Araya explica que el concejo está integrado por otros 4 independientes que se han cuadrado “con las ideas desde la experiencia que uno tiene”, lo que ha dividido las votaciones. Afirma que “hay un ambiente de respeto entre todos” y que se ha sentido “escuchada por el alcalde y la jefa de gabinete”. El punto negativo para la representante UDI es que el concejal reelecto del PS (Roberto Soto, primera mayoría) “no ha generado empatía con el resto de los concejales”. “Siente un empoderamiento que no es tan positivo y no da mucho espacio para los nuevos, lo que causa un poco de molestia en los otros concejales”, advierte Araya.

Viña del Mar: “Ha sido un cambio para mejor”

A diferencia de la situación en los municipios de la Región Metropolitana (RM), en Viña del Mar el escenario es distinto.
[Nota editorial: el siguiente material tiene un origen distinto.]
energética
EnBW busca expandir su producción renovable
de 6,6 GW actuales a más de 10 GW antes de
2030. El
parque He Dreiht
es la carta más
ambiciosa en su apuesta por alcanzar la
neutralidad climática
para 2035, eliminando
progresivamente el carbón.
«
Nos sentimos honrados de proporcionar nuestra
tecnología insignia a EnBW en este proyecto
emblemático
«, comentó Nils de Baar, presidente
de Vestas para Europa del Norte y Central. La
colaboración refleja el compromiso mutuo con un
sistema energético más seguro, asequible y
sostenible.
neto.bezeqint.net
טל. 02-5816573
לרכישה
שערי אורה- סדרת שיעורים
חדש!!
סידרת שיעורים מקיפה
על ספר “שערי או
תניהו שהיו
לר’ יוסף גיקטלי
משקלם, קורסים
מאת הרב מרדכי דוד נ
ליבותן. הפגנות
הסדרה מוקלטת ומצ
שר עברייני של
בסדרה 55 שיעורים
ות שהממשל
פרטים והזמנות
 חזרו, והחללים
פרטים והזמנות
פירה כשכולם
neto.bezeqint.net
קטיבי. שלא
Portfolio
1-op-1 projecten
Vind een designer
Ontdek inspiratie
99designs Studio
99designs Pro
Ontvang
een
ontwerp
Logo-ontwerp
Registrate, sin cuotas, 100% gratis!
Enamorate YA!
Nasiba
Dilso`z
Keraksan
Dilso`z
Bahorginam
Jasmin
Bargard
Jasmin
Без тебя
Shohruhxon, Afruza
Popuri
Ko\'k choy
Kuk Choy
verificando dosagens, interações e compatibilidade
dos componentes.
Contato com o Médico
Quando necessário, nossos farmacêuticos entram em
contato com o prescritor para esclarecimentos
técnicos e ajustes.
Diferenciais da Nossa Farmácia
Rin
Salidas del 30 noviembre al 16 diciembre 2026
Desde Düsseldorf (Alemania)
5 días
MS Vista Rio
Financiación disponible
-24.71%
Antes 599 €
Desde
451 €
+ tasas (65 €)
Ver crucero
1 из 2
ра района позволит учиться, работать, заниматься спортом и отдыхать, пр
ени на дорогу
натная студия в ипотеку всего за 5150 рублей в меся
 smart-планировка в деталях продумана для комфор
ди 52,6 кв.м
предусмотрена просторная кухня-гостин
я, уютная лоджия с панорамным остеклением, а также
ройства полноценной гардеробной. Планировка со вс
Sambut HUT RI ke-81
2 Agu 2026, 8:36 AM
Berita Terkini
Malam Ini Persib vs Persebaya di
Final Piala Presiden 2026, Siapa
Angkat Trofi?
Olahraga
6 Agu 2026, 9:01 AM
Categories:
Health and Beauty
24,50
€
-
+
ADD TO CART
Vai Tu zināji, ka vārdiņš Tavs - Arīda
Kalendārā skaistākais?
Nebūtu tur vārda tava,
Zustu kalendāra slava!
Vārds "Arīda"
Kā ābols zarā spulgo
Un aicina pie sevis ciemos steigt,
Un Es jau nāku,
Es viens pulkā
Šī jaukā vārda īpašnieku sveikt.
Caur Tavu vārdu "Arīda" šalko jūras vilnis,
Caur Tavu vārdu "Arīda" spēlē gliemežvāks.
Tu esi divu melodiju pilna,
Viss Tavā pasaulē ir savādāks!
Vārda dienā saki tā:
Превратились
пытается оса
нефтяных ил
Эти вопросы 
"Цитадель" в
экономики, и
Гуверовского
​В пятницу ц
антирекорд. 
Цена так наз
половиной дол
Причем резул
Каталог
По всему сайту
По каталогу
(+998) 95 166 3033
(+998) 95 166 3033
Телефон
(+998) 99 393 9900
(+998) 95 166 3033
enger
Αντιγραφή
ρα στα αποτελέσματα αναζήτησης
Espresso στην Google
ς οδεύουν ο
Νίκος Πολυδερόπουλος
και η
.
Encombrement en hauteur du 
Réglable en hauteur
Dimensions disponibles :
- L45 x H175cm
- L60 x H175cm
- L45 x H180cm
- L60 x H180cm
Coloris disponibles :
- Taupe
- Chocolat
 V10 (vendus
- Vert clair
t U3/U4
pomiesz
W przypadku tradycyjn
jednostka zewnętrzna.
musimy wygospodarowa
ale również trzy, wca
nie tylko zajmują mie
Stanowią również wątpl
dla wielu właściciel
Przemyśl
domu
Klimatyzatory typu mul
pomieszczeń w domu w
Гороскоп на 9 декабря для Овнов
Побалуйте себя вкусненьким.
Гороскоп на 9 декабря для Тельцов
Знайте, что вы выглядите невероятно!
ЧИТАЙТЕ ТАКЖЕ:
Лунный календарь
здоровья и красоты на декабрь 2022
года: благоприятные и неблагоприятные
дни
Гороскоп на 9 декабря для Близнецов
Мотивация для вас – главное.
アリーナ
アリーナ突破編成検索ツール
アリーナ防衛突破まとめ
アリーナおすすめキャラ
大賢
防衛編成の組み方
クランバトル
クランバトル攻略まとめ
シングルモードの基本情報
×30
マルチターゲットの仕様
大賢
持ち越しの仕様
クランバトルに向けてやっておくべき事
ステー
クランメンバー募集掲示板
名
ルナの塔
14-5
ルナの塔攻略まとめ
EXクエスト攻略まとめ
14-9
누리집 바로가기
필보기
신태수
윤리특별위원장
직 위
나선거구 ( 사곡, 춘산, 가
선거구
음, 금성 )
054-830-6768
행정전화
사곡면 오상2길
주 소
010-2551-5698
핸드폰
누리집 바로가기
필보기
La administración que durante 12 años estuvo a cargo de la exalcaldesa Virgina Reginato (UDI) giró a la izquierda y actualmente está dirigida por Macarena Ripamonti de Revolución Democrática (RD). A pesar de que el concejo está conformado por solo dos miembros de Chile Vamos, los conflictos internos no serían trascendentales.

El concejal de Renovación Nacional (RN) Carlos Williams sostiene que el hecho de ser minoría no ha sido un motivo de preocupación. A poco de asumir su segundo periodo en el cargo, asegura que si bien es cierto que es militante de RN y, por lo tanto, de derecha, “mi labor como concejal no tan solo ahora, sino que desde que inicié mi trabajo hace poco más de 4 años, nunca ha sido política, siempre ha sido en el rol de servidor público que es lo que desarrollo a través de la radio”.

“Yo no he tenido ningún inconveniente en seguir desarrollando mi trabajo en bien de la comunidad, independiente del gobierno comunal que esté de turno”, añade.

A pesar de que el concejo municipal viñamarino quedó conformado, en su mayoría, por rostros de oposición, Williams explica que hubo cambios positivos. “Hasta el momento tengo que reconocer que ha sido un cambio para mejor, las cosas se están haciendo mucho más rápido, la respuesta de las solicitudes de la comunidad se atienden con rapidez y, por lo tanto, le da tranquilidad a la labor que realiza un concejal en beneficio de la ciudad”, explica.

En la misma línea, dice que actualmente se puede llegar a la alcaldesa de forma más directa que antes, incluso, menciona que hay menos burocracia: “Tengo que reconocer que iniciado mi período como concejal en diciembre del año 2016 he tenido que presentar muchas veces a lo largo de esos años solicitudes que jamás tuvieron respuesta por parte de la administración municipal, en cambio ahora las respuestas son muy rápidas”.

Sobre la relación interna y el trato de la edil, el concejal cuenta que no hay discriminaciones a las militancias y que la alcaldesa Ripamonti “en ningún momento ha hecho discriminación hacia nosotros que somos supuestamente de oposición”.